Now came the third stretch of river for the day. Pretty close to my clubs stretch but narrower for some reason. The fish were once again spooky in the clear water and the sweltering heat didn’t help. Has hinted along the previous bit of river there were a few Mayflies still hatching and the fish were after them. A size 14 roadkill wulff did the magic with several nice trout (some not to big) coming to hand. I had miss judged the rod bring with my latest toy, an Orvis 9ft 6 weight proving itself once again. Who needs a rod of several hundred quid when one costing below 200 will do the job. At least the length allowed me to control the line and get over the bankside cover. By 4.30ish the heat had taken its toll and we headed home.
Today was the first time that I have escaped recently to fish due to the recent wet and windy conditions. In reflection I think the only way to fix this excuse to to fish the stretches that are sheltered. This does of course mean that I will have to fish all the stretches of river that are available to me in order to know which bits are going to be sheltered in any given wind direction. Now that is one good excuse to fish more (big grin).

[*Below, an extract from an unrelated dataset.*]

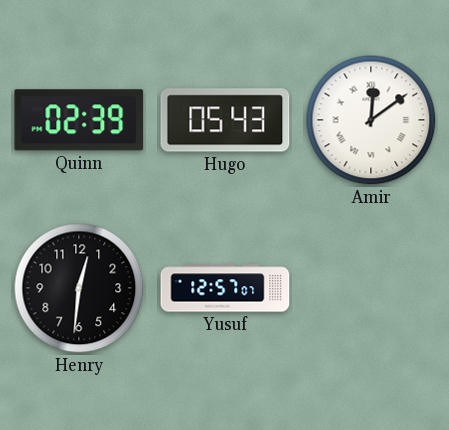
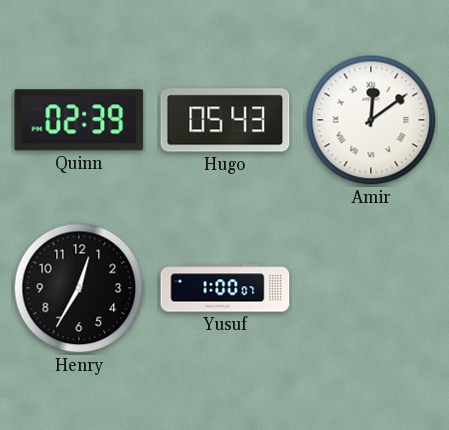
Henry: 12:31 -> 12:35
Yusuf: 12:57 -> 1:00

Has mentioned the UK has been blighted by storms, but due to the dry summer the ground has been soaking the rain up and so the Chalkstreams are only slightly up (not flooded as I expected) and only tinged with colour. The temperature though is mild and fishing was a little pleasant with no frozen fingers, feet, etc. Last year was mild but this year has been slightly warmer and this means a change fly wise as well as fly behaviour. Normally a heavy weighted nymph would be called for but last year and this year small flies (mostly of the dry variety have been best despite the lack of rising fish and bugs). Not just now but earlier in the year, remember the Mayflies still hatching in July! This all means that the fisher and tier as to adapt which makes preparing for the coming season difficult if tying for certain hatches.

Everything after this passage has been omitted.